There are lots of very tiny floating point coefficients, so small that I suspect most of them are just floating point noise now. Mathematica thinks 0.1 is only known to 1 significant digit of precision and your mat result is perhaps nothing more than zero correct digits now.
I continue down to this point
sha = Solve[Det[matt] == 0, s]
If you look at the value of sha you will see it is s->stuff and I don't think that is at all what you think it is. Mathematica returns "rules" from Solve, not just expressions.
If I change that line to
sha = s/.Solve[Det[matt] == 0, s]
then I am guessing that is closer to what you are imagining you want.
I continue to
shaa = Assuming[40<v<100 && .03<ro<1, Simplify[sha]];
reals = Re[shaa]
And I instead use, because you are assuming v and ro to be Real and because ComplexExpand has often been very helpful in getting Re to provide desired results,
reals=Re[ComplexExpand[shaa]]
and I click on Show ALL to see the full expanded value of that.

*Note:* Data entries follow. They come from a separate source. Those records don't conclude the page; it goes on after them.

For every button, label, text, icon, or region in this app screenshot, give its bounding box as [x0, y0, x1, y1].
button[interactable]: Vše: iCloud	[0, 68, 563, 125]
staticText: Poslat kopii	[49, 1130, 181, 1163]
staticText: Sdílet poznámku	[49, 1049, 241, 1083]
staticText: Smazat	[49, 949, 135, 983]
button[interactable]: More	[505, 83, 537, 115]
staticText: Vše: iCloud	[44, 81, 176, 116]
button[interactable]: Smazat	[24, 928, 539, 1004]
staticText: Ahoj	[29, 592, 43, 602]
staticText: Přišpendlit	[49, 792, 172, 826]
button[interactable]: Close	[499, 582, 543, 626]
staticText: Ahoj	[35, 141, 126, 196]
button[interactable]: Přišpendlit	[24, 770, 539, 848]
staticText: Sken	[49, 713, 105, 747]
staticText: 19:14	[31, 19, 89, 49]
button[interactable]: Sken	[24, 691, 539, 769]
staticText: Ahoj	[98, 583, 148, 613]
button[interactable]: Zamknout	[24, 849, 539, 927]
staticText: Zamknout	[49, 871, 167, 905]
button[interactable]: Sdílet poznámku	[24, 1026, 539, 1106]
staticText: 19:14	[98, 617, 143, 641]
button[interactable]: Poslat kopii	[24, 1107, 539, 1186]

That is about 32 large screens full of your expression.
In that are hundreds of
Arg[-1. + 50. ro]
and if I understand your intention I believe all those simplify to 0. If that is correct then
reals=reals/.Arg[-1. + 50. ro]->0
reduces the size of reals down to about 20 large screen fulls.

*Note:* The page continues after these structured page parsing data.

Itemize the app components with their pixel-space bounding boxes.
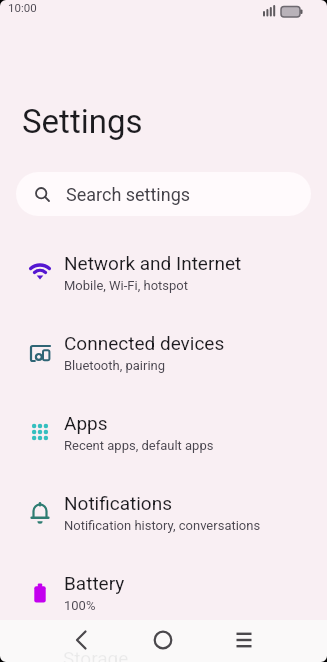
button[interactable]: Connected devices <box>0 312 327 392</box>
staticText: Apps <box>64 412 108 434</box>
staticText: Battery <box>64 572 125 594</box>
staticText: Settings <box>22 102 143 141</box>
staticText: Recent apps, default apps <box>64 438 214 453</box>
staticText: Connected devices <box>64 332 225 354</box>
staticText: Bluetooth, pairing <box>64 358 166 373</box>
button[interactable]: Notifications <box>0 472 327 552</box>
button[interactable] <box>225 621 263 659</box>
button[interactable] <box>62 621 100 659</box>
staticText: 100% <box>64 598 96 613</box>
staticText: 10:00 <box>8 1 37 14</box>
staticText: Notification history, conversations <box>64 518 261 533</box>
button[interactable]: Apps <box>0 392 327 472</box>
staticText: Search settings <box>66 184 191 205</box>
staticText: Mobile, Wi-Fi, hotspot <box>64 278 188 293</box>
button[interactable] <box>144 621 182 659</box>
button[interactable]: Battery <box>0 552 327 632</box>
staticText: Storage <box>63 647 129 662</box>
button[interactable]: Network and Internet <box>0 232 327 312</box>
staticText: Notifications <box>64 492 173 514</box>
button[interactable]: Search settings <box>16 172 311 216</box>
staticText: Network and Internet <box>64 252 242 274</box>
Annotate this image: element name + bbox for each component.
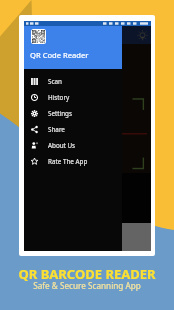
button[interactable]: History xyxy=(24,89,122,105)
staticText: Safe & Secure Scanning App xyxy=(0,280,174,291)
button[interactable]: Share xyxy=(24,121,122,137)
staticText: QR BARCODE READER xyxy=(0,265,174,283)
staticText: Scan xyxy=(48,77,62,86)
button[interactable]: Scan xyxy=(24,69,122,89)
button[interactable]: Settings xyxy=(24,105,122,121)
button[interactable]: Rate The App xyxy=(24,153,122,169)
staticText: Share xyxy=(48,125,65,134)
button[interactable]: Toggle flash xyxy=(137,30,148,41)
staticText: History xyxy=(48,93,70,102)
staticText: QR Code Reader xyxy=(30,50,89,60)
button[interactable]: About Us xyxy=(24,137,122,153)
staticText: About Us xyxy=(48,141,76,150)
staticText: Settings xyxy=(48,109,72,118)
staticText: Rate The App xyxy=(48,157,88,166)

But there are still hundreds of examples of Sqrt[(-1.+50. ro)^2] and ((-1.+50. ro)^2)^(1/4) making up your reals. Unfortunately I'm expecting your enormous expression is too large and will take too long for Simplify with assumptions to be able to be practically effective.

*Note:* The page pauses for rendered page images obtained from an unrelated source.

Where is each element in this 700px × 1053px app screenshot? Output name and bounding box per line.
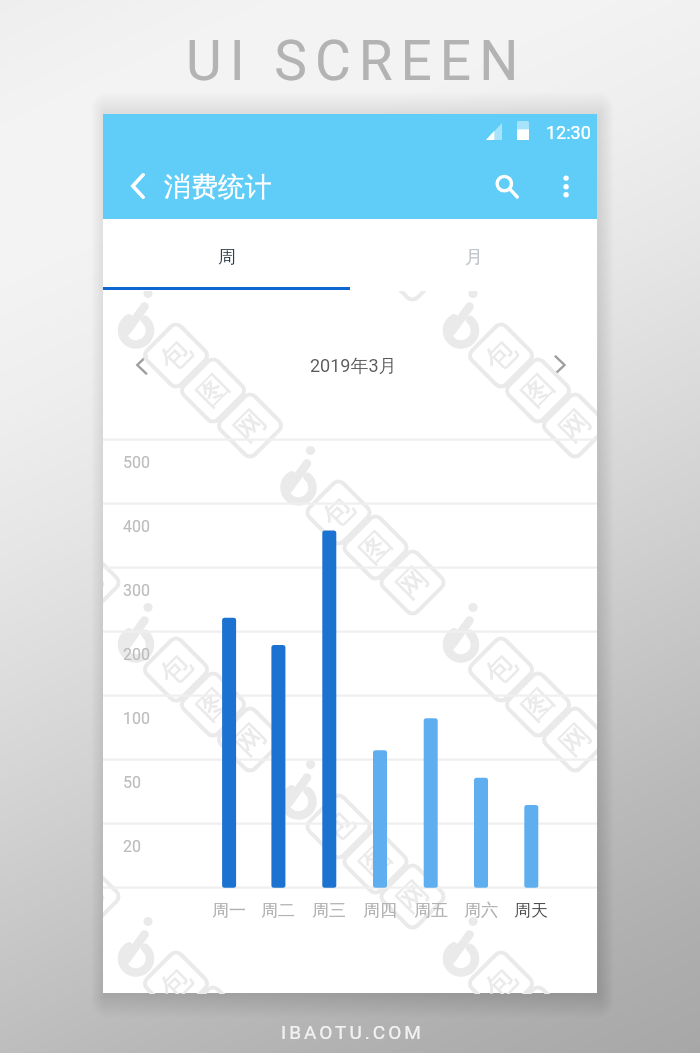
button[interactable]: Next month [548,348,576,382]
staticText: 500 [123,453,150,472]
staticText: 周一 [212,900,246,921]
staticText: 400 [123,517,150,536]
staticText: 消费统计 [164,170,272,204]
button[interactable]: Previous month [130,348,158,382]
staticText: 周六 [464,900,498,921]
button[interactable]: 周 [103,219,350,290]
button[interactable]: Search [490,169,524,205]
staticText: 300 [123,581,150,600]
staticText: 周二 [261,900,295,921]
staticText: 周天 [514,900,548,921]
staticText: 20 [123,837,141,856]
staticText: 周三 [312,900,346,921]
staticText: 100 [123,709,150,728]
button[interactable]: 月 [350,219,597,290]
staticText: UI SCREEN [186,29,527,93]
button[interactable]: More options [552,168,580,206]
staticText: IBAOTU.COM [281,1021,424,1043]
button[interactable]: Back [126,168,158,205]
staticText: 200 [123,645,150,664]
staticText: 12:30 [546,122,591,143]
staticText: 周四 [363,900,397,921]
staticText: 月 [465,246,483,269]
staticText: 周五 [414,900,448,921]
staticText: 2019年3月 [310,355,397,378]
staticText: 50 [123,773,141,792]
staticText: 周 [218,246,236,269]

Perhaps additional replacements to coax it into dramatically simplifying your reals without making any mistakes about Real versus Complex, but you have to be extremely careful with such things because it is very common for users to make mistakes when dealing with complex numbers and roots and powers and functions and end up with an incorrect result, might get your problem down to the point where it might be feasible for
Solve[reals == 0, ro]
to give you a meaningful answer.
This should give you some ideas of what you need to think carefully about and work on.